Friday, January 15, 2016

The Rising Sophistication of Network Scanning


Gone are the days when computers didn't need firewalls. We are now living in an internet security arms race and your personal information lies in the balance. A good firewall can go a long way but they aren't infallible.

In this article I would like to show you a hidden system that is hard at work scanning thousands, maybe millions, of unsuspecting devices. And I'll show how this system efficiently harvests each device's personal IP address and hands it off to a scanner, which proceeds to run a port/security scan against each unsuspecting victim for vulnerabilities.

The first red flag came when I noticed a steady flow of unsolicited network scans being hurtled at my devices. What was most puzzling was the fact that the devices that were targeted had randomized IPv6 addresses and were not published in DNS or any public record. For all intents and purposes they were hidden safely within my lab network. 

Imagine my surprise when the firewall started logging swaths of packets, from distant internet addresses, aimed directly at my hidden devices. They were being directly targeted.

So how did they know the unpublished IP addresses? These addresses are 128 bits in length, which is an unimaginable range of numbers. Unguessable is the only way to describe the randomized addresses that were in use on the devices.

My next move was to search the firewall logs for any outbound traffic sent to these scanners that may have triggered the scans. Nothing—not a single outbound packet was sent to the scanners. The scanners had my hidden addresses even though my devices had never connected to them.

In this article I'll retrace my steps as I dissected this advanced system that harvests ip addresses and then passes them to another system for scanning at lightning speed.

Background

If you're one of the billions of Debian, Ubuntu, or Raspbian users, or if you have servers running these operating systems, and you have an IPv6 address, then it's pretty likely your device has already been scanned. The devices in my lab network that were targeted were all running the Debian based Raspbian distribution of Linux.

Debian is a distribution of the Linux operating system. It’s known for its minimalist approach and huge success in supporting the ARM computer architecture. It runs on cloud servers, routers, and the newly popular $35 credit-card sized Raspberry Pi computers (they run Raspbian). It comes packaged with the “NTP time daemon”, preconfigured to query a specific set of time providers. 
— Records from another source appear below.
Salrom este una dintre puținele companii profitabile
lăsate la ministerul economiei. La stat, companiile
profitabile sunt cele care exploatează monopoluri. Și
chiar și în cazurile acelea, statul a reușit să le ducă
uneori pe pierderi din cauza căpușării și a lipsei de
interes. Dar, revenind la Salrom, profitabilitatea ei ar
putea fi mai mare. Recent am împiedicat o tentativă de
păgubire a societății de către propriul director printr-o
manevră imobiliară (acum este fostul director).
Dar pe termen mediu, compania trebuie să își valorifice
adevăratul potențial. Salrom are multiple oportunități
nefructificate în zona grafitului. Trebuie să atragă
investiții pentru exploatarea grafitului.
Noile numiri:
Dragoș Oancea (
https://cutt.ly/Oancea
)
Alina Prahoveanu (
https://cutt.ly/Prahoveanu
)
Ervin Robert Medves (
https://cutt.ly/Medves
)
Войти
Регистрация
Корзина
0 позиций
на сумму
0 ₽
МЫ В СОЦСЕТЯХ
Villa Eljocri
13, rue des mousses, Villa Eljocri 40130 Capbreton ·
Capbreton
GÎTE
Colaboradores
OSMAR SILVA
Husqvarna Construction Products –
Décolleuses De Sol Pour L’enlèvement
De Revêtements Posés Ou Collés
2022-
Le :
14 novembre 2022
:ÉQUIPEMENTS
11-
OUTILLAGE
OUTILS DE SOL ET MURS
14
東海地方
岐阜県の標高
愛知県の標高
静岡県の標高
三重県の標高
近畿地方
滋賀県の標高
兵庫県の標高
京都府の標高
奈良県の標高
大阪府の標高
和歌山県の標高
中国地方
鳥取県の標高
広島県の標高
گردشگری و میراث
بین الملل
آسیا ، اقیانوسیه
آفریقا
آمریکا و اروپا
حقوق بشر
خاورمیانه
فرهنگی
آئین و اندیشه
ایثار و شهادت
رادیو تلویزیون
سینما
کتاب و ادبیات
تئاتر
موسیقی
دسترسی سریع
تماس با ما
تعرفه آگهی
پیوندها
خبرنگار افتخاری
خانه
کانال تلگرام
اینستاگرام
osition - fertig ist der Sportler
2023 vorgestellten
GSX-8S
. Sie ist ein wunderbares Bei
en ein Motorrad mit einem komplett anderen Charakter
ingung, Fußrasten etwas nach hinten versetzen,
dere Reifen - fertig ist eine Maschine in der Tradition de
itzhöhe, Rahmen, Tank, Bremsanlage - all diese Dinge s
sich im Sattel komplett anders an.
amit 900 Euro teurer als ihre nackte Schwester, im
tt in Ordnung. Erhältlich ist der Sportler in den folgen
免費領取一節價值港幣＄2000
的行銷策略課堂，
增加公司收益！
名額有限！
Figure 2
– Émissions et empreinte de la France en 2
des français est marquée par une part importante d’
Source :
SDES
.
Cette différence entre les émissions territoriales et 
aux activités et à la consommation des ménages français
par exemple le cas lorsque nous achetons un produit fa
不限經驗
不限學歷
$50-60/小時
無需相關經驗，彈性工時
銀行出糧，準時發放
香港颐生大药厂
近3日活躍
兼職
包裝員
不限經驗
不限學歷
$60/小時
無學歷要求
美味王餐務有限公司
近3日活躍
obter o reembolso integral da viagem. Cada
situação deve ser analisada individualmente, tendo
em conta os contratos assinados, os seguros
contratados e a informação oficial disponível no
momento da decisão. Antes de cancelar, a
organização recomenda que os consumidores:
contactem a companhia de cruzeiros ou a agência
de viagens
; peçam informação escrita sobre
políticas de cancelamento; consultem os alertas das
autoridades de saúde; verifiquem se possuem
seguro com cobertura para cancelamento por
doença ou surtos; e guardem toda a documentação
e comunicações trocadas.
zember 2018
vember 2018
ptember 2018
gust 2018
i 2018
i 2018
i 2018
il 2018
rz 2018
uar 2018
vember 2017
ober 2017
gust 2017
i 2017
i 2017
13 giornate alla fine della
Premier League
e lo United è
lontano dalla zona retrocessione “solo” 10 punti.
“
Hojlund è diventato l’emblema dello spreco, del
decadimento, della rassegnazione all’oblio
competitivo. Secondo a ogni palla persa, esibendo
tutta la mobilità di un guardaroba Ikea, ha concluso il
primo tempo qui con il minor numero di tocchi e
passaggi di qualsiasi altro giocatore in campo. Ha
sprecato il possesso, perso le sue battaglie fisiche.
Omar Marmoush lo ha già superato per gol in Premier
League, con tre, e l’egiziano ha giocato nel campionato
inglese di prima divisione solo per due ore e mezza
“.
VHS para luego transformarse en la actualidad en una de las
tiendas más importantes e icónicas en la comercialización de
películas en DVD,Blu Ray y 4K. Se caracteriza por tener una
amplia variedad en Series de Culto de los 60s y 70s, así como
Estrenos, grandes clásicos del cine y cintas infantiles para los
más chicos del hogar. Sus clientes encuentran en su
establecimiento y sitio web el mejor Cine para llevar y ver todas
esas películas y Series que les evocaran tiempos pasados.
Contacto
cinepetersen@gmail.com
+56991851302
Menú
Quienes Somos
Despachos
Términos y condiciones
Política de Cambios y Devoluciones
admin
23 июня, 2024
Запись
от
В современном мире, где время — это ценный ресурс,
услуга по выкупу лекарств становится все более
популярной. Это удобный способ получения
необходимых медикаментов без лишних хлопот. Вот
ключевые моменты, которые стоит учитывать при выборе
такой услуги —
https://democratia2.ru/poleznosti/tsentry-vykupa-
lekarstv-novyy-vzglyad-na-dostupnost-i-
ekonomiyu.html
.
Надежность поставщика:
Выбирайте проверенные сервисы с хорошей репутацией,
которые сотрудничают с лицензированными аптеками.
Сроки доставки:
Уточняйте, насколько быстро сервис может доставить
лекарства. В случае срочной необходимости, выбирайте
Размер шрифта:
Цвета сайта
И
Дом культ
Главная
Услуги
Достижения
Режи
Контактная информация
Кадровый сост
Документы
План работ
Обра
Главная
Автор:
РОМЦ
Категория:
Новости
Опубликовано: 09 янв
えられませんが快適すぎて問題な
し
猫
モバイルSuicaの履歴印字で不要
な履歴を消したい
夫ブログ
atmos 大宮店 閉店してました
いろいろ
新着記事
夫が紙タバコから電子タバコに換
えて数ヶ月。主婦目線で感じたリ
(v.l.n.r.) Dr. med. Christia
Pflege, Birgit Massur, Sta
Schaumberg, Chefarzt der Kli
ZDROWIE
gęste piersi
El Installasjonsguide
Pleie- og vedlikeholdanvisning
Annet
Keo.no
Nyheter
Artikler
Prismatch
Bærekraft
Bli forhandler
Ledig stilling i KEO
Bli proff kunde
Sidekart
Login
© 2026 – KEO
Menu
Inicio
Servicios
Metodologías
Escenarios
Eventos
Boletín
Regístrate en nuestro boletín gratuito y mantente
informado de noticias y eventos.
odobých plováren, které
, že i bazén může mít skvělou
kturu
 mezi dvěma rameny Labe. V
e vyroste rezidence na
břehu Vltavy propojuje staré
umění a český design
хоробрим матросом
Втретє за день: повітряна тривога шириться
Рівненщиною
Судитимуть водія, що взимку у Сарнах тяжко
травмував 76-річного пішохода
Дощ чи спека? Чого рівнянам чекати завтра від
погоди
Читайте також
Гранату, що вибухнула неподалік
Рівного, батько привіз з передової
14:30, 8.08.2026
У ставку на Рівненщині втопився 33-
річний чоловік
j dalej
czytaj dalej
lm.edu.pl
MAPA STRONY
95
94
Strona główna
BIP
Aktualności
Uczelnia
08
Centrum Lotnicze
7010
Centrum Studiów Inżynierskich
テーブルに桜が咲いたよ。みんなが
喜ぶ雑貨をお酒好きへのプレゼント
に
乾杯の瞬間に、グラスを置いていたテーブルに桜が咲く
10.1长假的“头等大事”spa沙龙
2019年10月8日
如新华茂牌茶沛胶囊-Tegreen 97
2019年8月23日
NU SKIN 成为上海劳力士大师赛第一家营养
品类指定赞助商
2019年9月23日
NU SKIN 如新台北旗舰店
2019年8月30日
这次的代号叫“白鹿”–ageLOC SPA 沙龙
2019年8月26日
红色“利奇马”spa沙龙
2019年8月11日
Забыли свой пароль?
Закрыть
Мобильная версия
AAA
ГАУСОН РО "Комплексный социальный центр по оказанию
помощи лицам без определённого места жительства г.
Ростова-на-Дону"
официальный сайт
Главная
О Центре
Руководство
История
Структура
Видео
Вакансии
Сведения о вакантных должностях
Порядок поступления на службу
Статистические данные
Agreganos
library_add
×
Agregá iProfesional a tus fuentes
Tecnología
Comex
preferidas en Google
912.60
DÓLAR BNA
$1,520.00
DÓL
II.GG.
As of recently I also learned the other parts of the pool contained harvesters, including the RedHat NTP pool.

From Harvesting to Scan - how long does it take?

It takes less than five seconds for your address to be harvested and scanned. The entire scan takes less than one second and scans over 100 common TCP and UDP ports.

How did they get my randomized IPv6 address?

Is it registered in DNS? No. Guessable? No. Here’s how: My computer made a normal request to the public Network Time Protocol (NTP) pool to set its clock. Alongside NTP, the server must also run some sort of application or script that grabs source IPs of inbound packets. But I’m getting ahead of myself, and I still need to describe how I came to this conclusion.

How common is it to use the NTP?

Pretty much every computer these days sets it’s time to the atomic standard. Most often, a computer will use NTP to synchronize its clock to a public NTP server, as defined by the computer’s configuration.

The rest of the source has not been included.